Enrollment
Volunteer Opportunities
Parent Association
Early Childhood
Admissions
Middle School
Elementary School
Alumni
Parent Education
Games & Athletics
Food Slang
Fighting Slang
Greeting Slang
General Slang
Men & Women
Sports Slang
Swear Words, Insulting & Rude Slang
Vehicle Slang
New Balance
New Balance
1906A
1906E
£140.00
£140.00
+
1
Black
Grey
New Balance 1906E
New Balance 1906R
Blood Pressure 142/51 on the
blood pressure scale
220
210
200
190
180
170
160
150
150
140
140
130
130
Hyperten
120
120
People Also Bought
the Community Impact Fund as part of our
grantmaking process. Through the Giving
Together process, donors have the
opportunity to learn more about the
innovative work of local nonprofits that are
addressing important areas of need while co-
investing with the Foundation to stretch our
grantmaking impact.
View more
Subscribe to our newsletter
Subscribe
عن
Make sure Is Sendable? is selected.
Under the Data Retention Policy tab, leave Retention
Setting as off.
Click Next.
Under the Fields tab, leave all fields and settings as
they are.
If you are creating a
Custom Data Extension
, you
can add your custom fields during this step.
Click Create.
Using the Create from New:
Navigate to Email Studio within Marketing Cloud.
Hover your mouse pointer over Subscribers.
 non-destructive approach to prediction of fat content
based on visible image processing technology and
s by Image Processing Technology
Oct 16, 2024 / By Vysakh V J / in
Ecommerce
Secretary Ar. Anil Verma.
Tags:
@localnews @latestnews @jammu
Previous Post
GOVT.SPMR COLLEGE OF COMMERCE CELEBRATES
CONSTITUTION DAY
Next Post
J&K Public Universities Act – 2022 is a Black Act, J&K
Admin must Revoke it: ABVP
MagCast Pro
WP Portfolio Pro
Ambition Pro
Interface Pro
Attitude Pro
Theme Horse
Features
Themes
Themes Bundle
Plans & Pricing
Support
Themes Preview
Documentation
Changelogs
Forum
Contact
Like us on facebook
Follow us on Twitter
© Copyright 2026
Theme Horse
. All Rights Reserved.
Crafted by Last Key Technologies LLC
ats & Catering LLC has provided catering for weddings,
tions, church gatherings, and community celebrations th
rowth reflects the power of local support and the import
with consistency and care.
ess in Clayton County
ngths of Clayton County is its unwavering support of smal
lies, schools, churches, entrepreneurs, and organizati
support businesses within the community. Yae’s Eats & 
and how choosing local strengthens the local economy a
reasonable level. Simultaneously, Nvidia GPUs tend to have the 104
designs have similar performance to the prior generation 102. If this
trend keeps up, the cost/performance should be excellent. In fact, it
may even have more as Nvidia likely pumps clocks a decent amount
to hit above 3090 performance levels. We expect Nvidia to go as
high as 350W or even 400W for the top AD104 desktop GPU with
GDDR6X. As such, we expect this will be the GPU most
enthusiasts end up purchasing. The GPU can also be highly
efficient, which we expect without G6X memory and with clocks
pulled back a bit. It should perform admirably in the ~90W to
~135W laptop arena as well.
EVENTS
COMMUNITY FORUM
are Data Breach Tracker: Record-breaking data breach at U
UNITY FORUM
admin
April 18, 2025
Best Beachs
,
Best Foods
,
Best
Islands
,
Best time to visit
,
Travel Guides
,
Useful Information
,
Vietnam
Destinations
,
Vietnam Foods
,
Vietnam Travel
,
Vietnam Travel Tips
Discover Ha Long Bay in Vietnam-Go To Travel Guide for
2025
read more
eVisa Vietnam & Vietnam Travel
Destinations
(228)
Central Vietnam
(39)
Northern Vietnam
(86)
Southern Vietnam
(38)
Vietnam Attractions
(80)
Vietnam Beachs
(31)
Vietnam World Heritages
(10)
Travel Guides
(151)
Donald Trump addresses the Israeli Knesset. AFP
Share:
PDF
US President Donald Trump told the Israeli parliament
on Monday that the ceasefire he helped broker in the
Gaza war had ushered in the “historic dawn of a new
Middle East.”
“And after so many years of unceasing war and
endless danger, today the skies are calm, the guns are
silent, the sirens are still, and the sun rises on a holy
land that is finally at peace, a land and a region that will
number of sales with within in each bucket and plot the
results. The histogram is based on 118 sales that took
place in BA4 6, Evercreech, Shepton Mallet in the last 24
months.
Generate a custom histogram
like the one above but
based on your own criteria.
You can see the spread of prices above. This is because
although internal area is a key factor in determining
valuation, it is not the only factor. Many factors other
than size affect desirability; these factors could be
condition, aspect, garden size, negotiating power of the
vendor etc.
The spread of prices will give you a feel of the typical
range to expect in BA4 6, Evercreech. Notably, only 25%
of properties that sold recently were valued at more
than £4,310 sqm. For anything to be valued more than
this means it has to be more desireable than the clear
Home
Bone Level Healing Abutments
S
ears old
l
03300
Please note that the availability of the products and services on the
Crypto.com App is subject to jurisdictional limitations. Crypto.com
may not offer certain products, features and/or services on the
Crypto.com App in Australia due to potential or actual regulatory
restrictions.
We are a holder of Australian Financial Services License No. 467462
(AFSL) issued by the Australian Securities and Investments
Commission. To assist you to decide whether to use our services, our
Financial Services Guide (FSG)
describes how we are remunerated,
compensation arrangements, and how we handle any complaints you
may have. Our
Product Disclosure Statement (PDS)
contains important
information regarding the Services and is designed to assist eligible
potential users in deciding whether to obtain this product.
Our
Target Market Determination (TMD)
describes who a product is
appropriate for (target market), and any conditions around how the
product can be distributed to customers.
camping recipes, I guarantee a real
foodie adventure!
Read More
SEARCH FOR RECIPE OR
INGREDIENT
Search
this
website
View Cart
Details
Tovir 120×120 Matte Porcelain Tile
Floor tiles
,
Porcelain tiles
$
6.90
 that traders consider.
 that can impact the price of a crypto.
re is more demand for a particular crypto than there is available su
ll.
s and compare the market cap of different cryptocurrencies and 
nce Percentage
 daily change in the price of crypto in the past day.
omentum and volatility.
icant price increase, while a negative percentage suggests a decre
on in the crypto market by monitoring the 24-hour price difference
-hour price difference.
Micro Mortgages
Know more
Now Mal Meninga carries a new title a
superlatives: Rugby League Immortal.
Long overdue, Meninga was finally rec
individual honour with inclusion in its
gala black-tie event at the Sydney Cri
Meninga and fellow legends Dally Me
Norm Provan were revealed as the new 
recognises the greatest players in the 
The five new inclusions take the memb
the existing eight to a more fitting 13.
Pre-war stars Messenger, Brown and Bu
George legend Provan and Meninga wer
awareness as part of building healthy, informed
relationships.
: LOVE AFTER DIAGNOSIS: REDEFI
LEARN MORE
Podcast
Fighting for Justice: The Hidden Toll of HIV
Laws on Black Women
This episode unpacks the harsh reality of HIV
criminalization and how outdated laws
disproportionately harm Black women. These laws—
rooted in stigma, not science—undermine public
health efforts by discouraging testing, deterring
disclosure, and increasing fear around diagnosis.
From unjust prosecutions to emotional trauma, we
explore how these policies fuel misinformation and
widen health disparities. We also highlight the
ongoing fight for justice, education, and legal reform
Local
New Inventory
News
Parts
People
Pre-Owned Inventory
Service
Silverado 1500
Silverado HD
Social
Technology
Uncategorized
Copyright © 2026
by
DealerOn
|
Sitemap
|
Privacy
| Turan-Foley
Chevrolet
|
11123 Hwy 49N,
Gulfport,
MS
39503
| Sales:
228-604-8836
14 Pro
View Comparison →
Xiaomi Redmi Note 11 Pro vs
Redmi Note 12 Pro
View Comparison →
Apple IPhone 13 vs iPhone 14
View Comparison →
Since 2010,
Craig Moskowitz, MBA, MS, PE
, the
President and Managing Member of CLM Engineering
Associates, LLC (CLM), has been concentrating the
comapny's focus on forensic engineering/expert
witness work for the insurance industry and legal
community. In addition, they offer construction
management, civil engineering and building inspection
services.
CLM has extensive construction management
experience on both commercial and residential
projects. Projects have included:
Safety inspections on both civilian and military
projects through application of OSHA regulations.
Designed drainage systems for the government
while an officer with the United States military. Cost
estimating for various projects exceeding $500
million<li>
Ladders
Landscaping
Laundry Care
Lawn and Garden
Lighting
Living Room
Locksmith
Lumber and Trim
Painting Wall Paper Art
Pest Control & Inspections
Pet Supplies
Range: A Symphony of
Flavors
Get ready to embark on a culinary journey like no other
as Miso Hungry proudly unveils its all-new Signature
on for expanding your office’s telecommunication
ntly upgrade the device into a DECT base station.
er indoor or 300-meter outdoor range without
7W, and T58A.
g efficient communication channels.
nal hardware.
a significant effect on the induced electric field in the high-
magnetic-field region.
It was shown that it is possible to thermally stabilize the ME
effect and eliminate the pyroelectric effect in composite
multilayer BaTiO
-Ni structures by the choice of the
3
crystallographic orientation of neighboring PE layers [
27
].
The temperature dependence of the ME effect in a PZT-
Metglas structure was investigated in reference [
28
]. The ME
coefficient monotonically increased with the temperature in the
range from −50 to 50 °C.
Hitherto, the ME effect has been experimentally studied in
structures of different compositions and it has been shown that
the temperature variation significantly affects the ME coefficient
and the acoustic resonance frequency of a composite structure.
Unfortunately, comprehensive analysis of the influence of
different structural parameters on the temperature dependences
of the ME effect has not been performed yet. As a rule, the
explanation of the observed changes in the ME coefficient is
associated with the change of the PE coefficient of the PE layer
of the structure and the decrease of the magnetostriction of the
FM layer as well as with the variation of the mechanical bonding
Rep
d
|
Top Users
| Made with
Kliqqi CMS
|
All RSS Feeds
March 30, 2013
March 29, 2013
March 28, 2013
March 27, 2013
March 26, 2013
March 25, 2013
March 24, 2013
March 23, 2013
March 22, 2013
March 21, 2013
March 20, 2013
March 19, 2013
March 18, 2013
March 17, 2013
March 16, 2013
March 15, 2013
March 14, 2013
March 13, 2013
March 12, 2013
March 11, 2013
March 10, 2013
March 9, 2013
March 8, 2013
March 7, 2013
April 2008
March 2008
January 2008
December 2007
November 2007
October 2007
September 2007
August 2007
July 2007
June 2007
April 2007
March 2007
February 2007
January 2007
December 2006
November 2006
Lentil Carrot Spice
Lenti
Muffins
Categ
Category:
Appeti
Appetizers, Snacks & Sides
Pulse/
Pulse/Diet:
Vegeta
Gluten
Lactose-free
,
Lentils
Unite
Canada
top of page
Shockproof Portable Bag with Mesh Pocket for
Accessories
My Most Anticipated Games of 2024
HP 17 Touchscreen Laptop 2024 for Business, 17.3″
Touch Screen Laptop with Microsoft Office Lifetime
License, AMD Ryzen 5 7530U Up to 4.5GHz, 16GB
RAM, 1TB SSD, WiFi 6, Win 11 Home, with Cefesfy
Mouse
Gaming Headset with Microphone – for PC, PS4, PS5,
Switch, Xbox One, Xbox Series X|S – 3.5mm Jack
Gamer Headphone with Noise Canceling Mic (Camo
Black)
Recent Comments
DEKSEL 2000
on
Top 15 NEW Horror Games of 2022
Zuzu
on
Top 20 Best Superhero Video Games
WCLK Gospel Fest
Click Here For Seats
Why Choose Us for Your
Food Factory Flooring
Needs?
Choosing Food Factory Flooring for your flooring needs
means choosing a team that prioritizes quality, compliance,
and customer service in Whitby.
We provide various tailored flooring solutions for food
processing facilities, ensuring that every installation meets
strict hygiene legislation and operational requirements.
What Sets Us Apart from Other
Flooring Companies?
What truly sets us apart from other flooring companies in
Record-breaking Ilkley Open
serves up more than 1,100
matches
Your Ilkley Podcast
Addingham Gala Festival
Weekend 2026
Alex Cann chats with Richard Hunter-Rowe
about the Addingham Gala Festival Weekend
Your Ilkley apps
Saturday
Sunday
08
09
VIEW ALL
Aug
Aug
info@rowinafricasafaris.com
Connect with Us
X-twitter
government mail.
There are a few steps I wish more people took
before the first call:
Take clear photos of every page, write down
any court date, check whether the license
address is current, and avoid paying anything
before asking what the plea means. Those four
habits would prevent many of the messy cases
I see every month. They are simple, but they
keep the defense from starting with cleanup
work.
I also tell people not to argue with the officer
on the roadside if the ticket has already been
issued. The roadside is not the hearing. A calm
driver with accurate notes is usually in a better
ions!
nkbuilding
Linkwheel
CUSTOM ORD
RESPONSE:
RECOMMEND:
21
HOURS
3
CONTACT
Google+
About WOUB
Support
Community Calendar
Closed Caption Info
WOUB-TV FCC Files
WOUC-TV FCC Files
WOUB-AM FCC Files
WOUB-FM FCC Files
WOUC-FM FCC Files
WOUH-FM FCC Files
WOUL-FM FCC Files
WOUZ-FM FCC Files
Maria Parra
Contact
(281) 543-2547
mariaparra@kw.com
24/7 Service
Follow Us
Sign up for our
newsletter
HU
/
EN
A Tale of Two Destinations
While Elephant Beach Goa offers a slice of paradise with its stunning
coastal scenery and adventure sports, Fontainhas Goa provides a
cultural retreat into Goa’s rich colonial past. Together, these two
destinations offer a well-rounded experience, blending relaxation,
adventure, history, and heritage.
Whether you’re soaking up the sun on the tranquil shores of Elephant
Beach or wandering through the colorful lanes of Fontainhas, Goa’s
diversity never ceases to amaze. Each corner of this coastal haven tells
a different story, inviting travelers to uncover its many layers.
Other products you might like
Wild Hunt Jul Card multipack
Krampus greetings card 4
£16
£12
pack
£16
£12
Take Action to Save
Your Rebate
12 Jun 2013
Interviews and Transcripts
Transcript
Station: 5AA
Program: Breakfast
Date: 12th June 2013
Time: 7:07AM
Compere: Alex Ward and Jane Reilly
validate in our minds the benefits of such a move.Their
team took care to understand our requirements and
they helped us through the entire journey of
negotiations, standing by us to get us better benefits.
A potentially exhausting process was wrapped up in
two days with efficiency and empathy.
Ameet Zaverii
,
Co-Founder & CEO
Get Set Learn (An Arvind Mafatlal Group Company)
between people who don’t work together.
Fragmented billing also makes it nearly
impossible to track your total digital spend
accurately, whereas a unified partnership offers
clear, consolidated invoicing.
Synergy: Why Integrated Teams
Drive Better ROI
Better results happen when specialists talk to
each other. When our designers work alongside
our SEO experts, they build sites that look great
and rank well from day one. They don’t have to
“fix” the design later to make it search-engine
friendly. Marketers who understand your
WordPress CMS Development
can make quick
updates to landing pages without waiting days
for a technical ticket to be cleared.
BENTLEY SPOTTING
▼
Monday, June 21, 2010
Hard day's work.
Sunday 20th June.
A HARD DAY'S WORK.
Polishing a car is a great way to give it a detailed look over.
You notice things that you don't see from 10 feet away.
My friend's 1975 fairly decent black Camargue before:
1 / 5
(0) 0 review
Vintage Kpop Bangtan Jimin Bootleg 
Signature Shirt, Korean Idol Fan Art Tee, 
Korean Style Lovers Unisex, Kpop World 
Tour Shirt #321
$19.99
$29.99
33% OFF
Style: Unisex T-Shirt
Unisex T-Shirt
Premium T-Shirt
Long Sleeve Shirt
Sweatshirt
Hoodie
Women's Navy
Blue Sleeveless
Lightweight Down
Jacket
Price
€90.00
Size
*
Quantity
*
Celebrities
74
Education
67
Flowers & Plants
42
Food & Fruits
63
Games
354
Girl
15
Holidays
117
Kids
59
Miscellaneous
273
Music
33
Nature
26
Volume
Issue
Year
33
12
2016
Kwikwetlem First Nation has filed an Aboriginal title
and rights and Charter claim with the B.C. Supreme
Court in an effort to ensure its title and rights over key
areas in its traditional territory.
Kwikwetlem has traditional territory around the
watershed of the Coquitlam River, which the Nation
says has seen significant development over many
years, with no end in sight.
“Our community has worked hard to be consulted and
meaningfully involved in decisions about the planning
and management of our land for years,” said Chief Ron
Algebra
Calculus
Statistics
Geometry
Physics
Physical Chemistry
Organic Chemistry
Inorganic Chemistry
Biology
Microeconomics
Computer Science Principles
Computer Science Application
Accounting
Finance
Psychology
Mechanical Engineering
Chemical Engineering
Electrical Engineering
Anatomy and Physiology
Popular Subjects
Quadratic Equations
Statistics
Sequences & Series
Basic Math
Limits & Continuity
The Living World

********************

Say how many lines above hold "into", and nothing else.

> _Expected answer_: 2